What to produce →
Only one span belongs in the answer: the line holding "История продаж (1)" through the last line of the entries below, retyped exactly.

Task input →
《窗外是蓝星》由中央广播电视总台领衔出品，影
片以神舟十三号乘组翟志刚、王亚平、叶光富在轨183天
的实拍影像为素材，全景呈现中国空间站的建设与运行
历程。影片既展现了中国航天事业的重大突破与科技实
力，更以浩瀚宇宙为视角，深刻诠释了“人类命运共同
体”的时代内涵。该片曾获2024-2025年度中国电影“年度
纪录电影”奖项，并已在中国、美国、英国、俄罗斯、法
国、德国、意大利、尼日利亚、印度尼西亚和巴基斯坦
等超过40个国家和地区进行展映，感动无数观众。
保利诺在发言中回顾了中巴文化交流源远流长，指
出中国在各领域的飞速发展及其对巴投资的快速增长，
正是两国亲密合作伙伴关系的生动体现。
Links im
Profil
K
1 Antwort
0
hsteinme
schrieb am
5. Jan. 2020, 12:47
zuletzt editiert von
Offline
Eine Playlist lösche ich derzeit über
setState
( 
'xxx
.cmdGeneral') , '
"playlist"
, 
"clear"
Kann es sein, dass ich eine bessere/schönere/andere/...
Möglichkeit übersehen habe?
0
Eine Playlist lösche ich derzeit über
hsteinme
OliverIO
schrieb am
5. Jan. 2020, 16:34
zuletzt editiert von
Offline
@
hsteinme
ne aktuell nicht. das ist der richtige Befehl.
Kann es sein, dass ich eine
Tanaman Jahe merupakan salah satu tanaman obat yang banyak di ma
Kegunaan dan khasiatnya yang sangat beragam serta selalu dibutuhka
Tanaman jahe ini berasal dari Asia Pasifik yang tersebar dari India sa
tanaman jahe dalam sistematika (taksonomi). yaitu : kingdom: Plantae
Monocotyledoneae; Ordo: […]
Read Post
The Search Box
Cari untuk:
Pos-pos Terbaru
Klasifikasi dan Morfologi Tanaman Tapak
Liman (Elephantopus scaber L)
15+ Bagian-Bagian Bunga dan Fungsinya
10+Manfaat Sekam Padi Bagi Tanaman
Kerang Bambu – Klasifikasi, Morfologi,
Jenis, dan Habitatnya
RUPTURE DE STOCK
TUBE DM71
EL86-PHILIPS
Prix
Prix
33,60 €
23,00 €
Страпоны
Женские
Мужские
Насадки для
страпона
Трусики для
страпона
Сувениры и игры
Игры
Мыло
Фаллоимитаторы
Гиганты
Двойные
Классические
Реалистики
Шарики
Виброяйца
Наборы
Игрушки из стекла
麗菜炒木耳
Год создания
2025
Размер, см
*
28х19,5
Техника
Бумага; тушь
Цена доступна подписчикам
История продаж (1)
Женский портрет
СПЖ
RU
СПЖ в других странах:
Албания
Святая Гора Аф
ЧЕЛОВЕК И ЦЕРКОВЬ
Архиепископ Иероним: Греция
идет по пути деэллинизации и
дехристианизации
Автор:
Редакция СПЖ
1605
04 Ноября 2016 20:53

Answer area →
История продаж (1)
Женский портрет
СПЖ
RU
СПЖ в других странах:
Албания
Святая Гора Аф
ЧЕЛОВЕК И ЦЕРКОВЬ
Архиепископ Иероним: Греция
идет по пути деэллинизации и
дехристианизации
Автор:
Редакция СПЖ
1605
04 Ноября 2016 20:53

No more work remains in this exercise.